The retirees sued, conducting an intriguing experiment in the extraction of blood from a turnip.

   Last week, the retirees got their first checks in 20 months, under an agreement to settle the suit. We call it the “agreement of thirds,” given its two main provisions:

  • One-third of all revenue generated by the city must go to pay retirees
  • The retirees will collect about one-third of what they once expected.

“Prichard,” The New York Times reported last winter, “is now attracting the attention of bankruptcy lawyers, labor leaders, municipal credit analysts and local officials from across the country.”

   At worst, Prichard is a harbinger of the crisis to come. At best, it’s a model. Certainly it’s a model for Illinois, where the five state pension systems are $80 billion in the red.

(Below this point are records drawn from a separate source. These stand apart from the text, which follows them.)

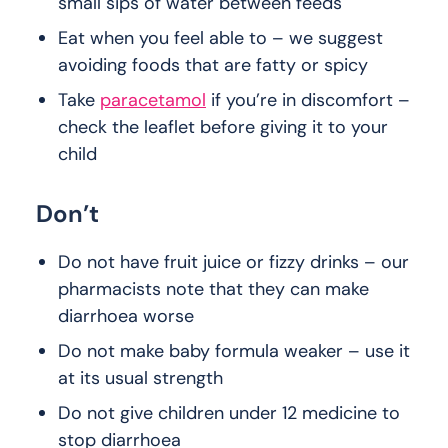
small sips of water between feeds
Eat when you feel able to – we suggest
avoiding foods that are fatty or spicy
Take
paracetamol
if you’re in discomfort –
check the leaflet before giving it to your
child
Don’t
Do not have fruit juice or fizzy drinks – our
pharmacists note that they can make
diarrhoea worse
Do not make baby formula weaker – use it
at its usual strength
Do not give children under 12 medicine to
stop diarrhoea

The Illinois state constitution forbids reducing retirement benefits for current employees. That didn’t stop the state House of Representatives from passing a plan last month giving those employees a choice — pay more in to get their existing level of benefits, pay the same and get fewer benefits or switch to a 401(k)-type plan.

The House’s proposal will likely end up in court, too. For now, current retirees are not affected as they are in Prichard, Ala. but we don’t expect that to last. Do you?

   Longer term, Prichard is probably a model for Social Security, too. Social Security, along with Medicare, is a major reason Uncle Sam is in worse financial shape than Greece, according to Pimco chief Bill Gross.

Yesterday, Gross reckoned the real national debt as follows:

  • Take the commonly published figure of $14.3 trillion
  • Add in Social Security and Medicare to reach $50 trillion
  • Throw in the assorted bailout commitments and you get to $100 trillion.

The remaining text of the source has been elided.